La maruja del pueblo, del trabajo, de clase, tiene, si no se excede, hasta cierto encanto, aunque en algunos casos da incluso un poco de pena. Sin embargo, la maruja postmoderna, la maruja que vive en el hábitat de los mass media en simbiosis-ósmosis-retroalimentación con los otros famosuchos, esa maruja carece de encanto y no da ni pena: da asco. Y decimos que da asco porque, a diferencia de la maruja primitiva, medieval, renacentista, barroca, neoclásica, contemporánea, moderna, que actuaba movida por una pura necesidad espiritual comprensible hasta cierto punto (la necesidad de llenar su vida vacía con información perteneciente a otras vidas), la maruja postmoderna actúa movida por motivos única y exclusivamente religiosos: idolatrar a su Gran Dios Parné, para llenar su vida vacía -utilizando información perteneciente a otras vidas- de verdes billetes que le permitan seguir ahondando y ahogándose en la vacuidad.
El cambio de paradigma se vincula, irresolublemente, con otro hito fundamental, definitorio y decisivo de la postmodernidad: la muerte de los Grandes Relatos, de la que ya hablara el filósofo Françoise Lyotard y que nosotros, obviamente, extrapolamos al tema que nos ocupa. Y es que la maruja primitiva, medieval..., esa maruja generaba Grandes Relatos, daba lugar a Mitos y Héroes: en todo pueblo son conocidas las hazañas, aventuras y desventuras legendarias de ciertos vecinos. Así, a voz de pronto, me viene a la memoria una leyenda de cierto pueblo según la cual un guardia forestal, queriendo dar un disparo de advertencia con su escopeta para obligar a detenerse a unos cazadores furtivos, disparó por la espalda a uno de ellos, por error, porque le tembló el dedo en el gatillo, pero lo mató, y con ese disparo firmó su sentencia de muerte y escribió las letras de su lápida, porque los compañeros del furtivo muerto, gitanos todos legítimos, rodearon al guardia forestal y derramaron sobre su cuerpo un rosario de cartuchos. Esos son Grandes Relatos.

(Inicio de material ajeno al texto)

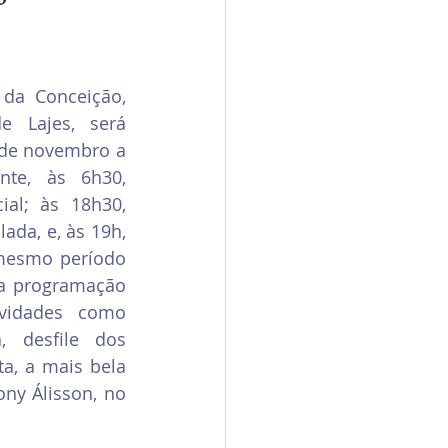
da Conceição, 
 Lajes, será 
de novembro a 
te, às 6h30, 
al; às 18h30, 
ada, e, às 19h, 
mesmo período 
a programação 
ividades como 
 desfile dos 
a, a mais bela 
ny Álisson, no 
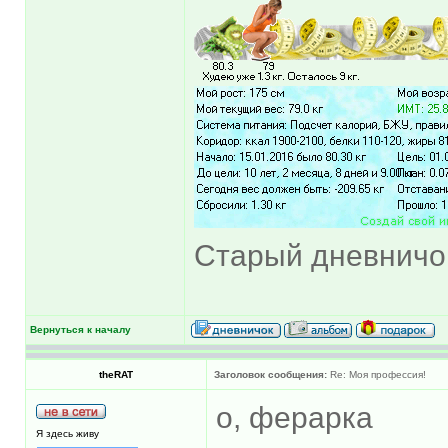
Старый дневнич
Вернуться к началу
theRAT
Заголовок сообщения:
Re: Моя профессия!
о, ферарка
Я здесь живу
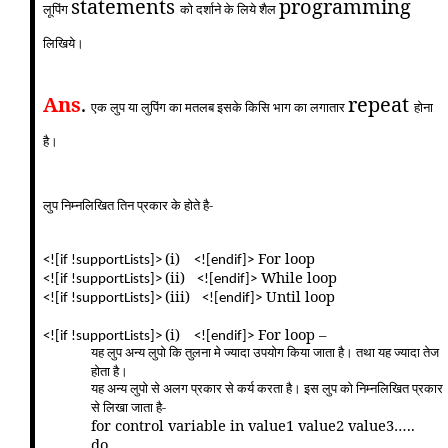
statements
programming
लूपिंग
को दर्शाने के लिये शैल
लिखिये।
Ans
.
repeat
एक लुप या लुपिंग का मतलब इसके किसि भाग का लगातार
होना
है।
लुप निम्नलिखित तिन प्रकार के होते है-
(i)
For loop
<![if !supportLists]>
<![endif]>
(ii)
While loop
<![if !supportLists]>
<![endif]>
(iii)
Until loop
<![if !supportLists]>
<![endif]>
(i)
For loop –
<![if !supportLists]>
<![endif]>
यह लुप अन्य लुपो कि तुलना मे ज्यादा उपयोग किया जाता है। तथा यह ज्यादा तेज
होता है।
यह अन्य लुपो से अलग प्रकार से कर्य करता है। इस लुप को निम्नलिखित प्रकार
से लिखा जाता है-
for control variable in value1 value2 value3…..
do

Sin embargo, como decimos, con las marujas de la prensa marrón han muerto esos Grandes Relatos, o quizá sería más apropiado decir que estas marujas marrones ya no producen Grandes Relatos, y no los producen porque no tienen personajes ni mundos míticos a los que agarrarse para generarlos: sus personajes son fantoches; sus mundos, falsos constructos que se caen al suelo como castillos de naipes quebrados; ellas, narradores falaces y apócrifos de verborrea insustancial y diarréica.